Is this a prelude to planned obsolesence? I have to agree with randy. Sometimes management spents too much time worrying about the wrong things. A local machinery manufacturing company has the third and fourth generations running it. #4 went to a big city school, decided to offer early retirement with a big buy out to all the seasoned sales engineers. Replaced them with buddies from college, mostly bankers. The old pro's had contacts, connections, and rapport. The bamkers have beemers (BMW's), Lexi (more than one Lexus), and tennis lessons. Their sales have become almost non-existant, as the bankers can't talk technical, when they actually do find a potential customer to talk to.

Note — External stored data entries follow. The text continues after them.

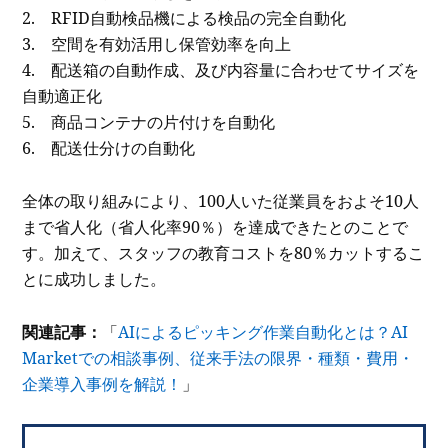
2. RFID⾃動検品機による検品の完全自動化
3. 空間を有効活⽤し保管効率を向上
4. 配送箱の自動作成、及び内容量に合わせてサイズを
自動適正化
5. 商品コンテナの⽚付けを⾃動化
6. 配送仕分けの自動化
全体の取り組みにより、100人いた従業員をおよそ10人
まで省人化（省人化率90％）を達成できたとのことで
す。加えて、スタッフの教育コストを80％カットするこ
とに成功しました。
関連記事：
「
AIによるピッキング作業自動化とは？AI
Marketでの相談事例、従来手法の限界・種類・費用・
企業導入事例を解説！
」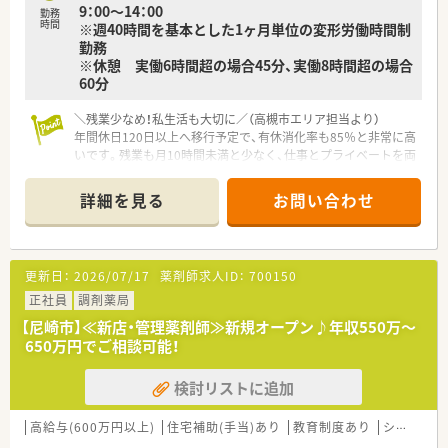
9：00～14：00
勤務
時間
※週40時間を基本とした1ヶ月単位の変形労働時間制
勤務
※休憩 実働6時間超の場合45分、実働8時間超の場合
60分
＼残業少なめ！私生活も大切に／（高槻市エリア担当より）
年間休日120日以上へ移行予定で、有休消化率も85％と非常に高
いです。残業も月10時間未満と少なく、仕事とプライベートを両
立させたい方に最適な環境ですよ。
＊------------------------------------------＊
詳細を見る
お問い合わせ
【店舗情報と応需状況について】
■高槻市駅から徒歩1分という非常に便利な場所に位置してお
り、2025年夏に新規オープンを予定している注目の新店です。
更新日：
2026/07/17
薬剤師求人ID：
700150
■主な応需科目は皮膚科や眼科、整形外科に内科など多岐にわた
り、クリニック門前で幅広い処方に触れることが可能な環境で
正社員
調剤薬局
す。
【尼崎市】≪新店・管理薬剤師≫新規オープン♪年収550万～
■外来業務がメインの店舗であり在宅業務の割合は低いため、車
650万円でご相談可能！
の運転に自信がない方でも安心して日々の業務に専念いただけ
ます。
検討リストに追加
【想定される業務内容】
■主に外来処方箋に基づいた調剤業務や監査、患者様への丁寧な
高給与(600万円以上)
住宅補助(手当)あり
教育制度あり
シフト制
服薬指導を通じて地域住民の健康を支える役割を担っていただ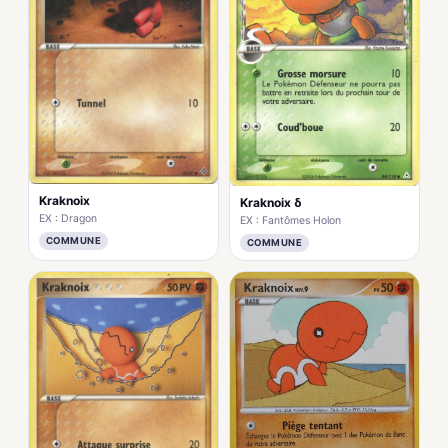
Kraknoix
Kraknoix δ
EX : Dragon
EX : Fantômes Holon
COMMUNE
COMMUNE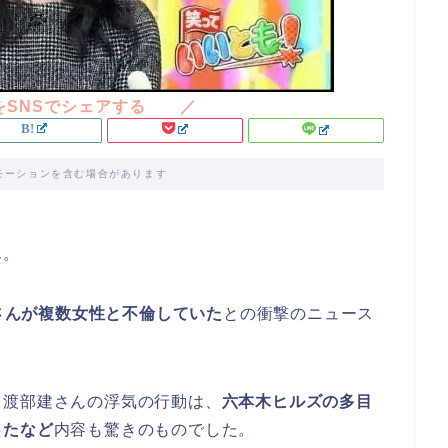
モーションを含む場合があります
ん。
さんが複数女性と不倫していた
との衝撃のニュース
、渡部建さんの浮気の行動は、
六本木ヒルズの多目
ったなど
内容も驚きのものでした。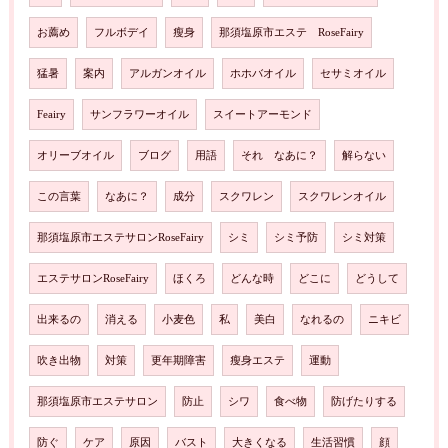
お薦め
フルボデイ
瘦身
那須塩原市エステ RoseFairy
猛暑
案内
アルガンオイル
ホホバオイル
セサミオイル
Feairy
サンフラワーオイル
スイートアーモンド
オリーブオイル
ブログ
用語
それ なあに？
解らない
この言葉
なあに？
成分
スクワレン
スクワレンオイル
那須塩原市エステサロンRoseFairy
シミ
シミ予防
シミ対策
エステサロンRoseFairy
ほくろ
どんな時
どこに
どうして
出来るの
消える
小麦色
私
美白
なれるの
ニキビ
吹き出物
対策
更年期障害
瘦身エステ
運動
那須塩原市エステサロン
防止
シワ
食べ物
防げたりする
防ぐ
ケア
原因
バスト
大きくなる
生活習慣
顔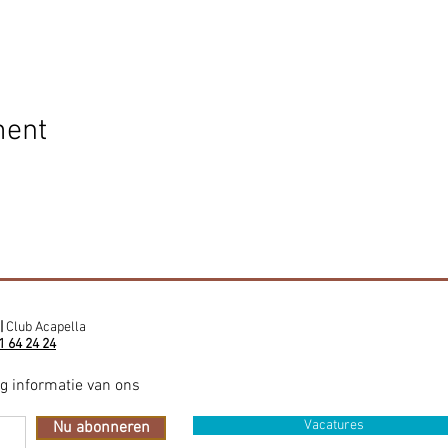
ment
|
Club Acapella
1 64 24 24
ig informatie van ons
Vacatures
Nu abonneren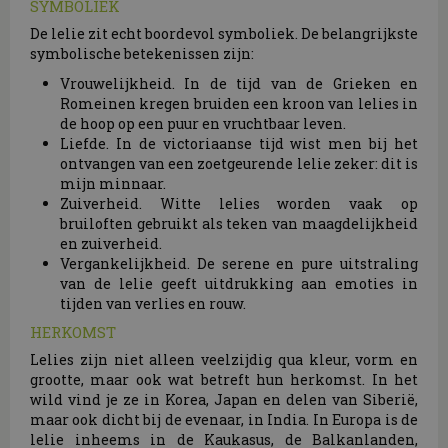
SYMBOLIEK
De lelie zit echt boordevol symboliek. De belangrijkste
symbolische betekenissen zijn:
Vrouwelijkheid. In de tijd van de Grieken en
Romeinen kregen bruiden een kroon van lelies in
de hoop op een puur en vruchtbaar leven.
Liefde. In de victoriaanse tijd wist men bij het
ontvangen van een zoetgeurende lelie zeker: dit is
mijn minnaar.
Zuiverheid. Witte lelies worden vaak op
bruiloften gebruikt als teken van maagdelijkheid
en zuiverheid.
Vergankelijkheid. De serene en pure uitstraling
van de lelie geeft uitdrukking aan emoties in
tijden van verlies en rouw.
HERKOMST
Lelies zijn niet alleen veelzijdig qua kleur, vorm en
grootte, maar ook wat betreft hun herkomst. In het
wild vind je ze in Korea, Japan en delen van Siberië,
maar ook dicht bij de evenaar, in India. In Europa is de
lelie inheems in de Kaukasus, de Balkanlanden,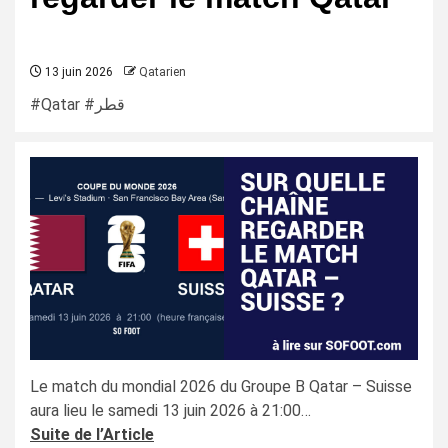
13 juin 2026
Qatarien
#Qatar #قطر
Le match du mondial 2026 du Groupe B Qatar – Suisse
aura lieu le samedi 13 juin 2026 à 21:00…
Suite de l’Article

ENOUGH RANT, back to the thread...
I saw on a post last night a guy has several new Sharks and D100's. Lots of new old stock shows up on eBay.
The GE 9030's and 9070's were in production when I started using them in 1996, and are still being manufactured. When the VersaMax line came out in 1998, I thought it was going to be the demise of the 9030's, but it hasn't happened yet. In fact, they still come out with a new module or CPU each year. I could see the 9070 line slipping away with the introduction of the new PACs system, for over the courde of a couple of years.
Take GE's Series 1, they introduced it in 1983. It was actually a Koyo SR21 in a black case (rather than yellow). While GE doesn't sell them anymore, Koyo (became PLC Direct, now Automation Direct, still sells them, now as the 305 series). Texas Instrument called their version the 305 series, and Siemans called theirs the Simatic T1305 series.
So technically, the Series 1 is still plugging away, and with as many Koyos (ETC) that are out there, I think A-D would be foolish to stop making them.They are not the fanciest or easiest PLC out there, but they still work.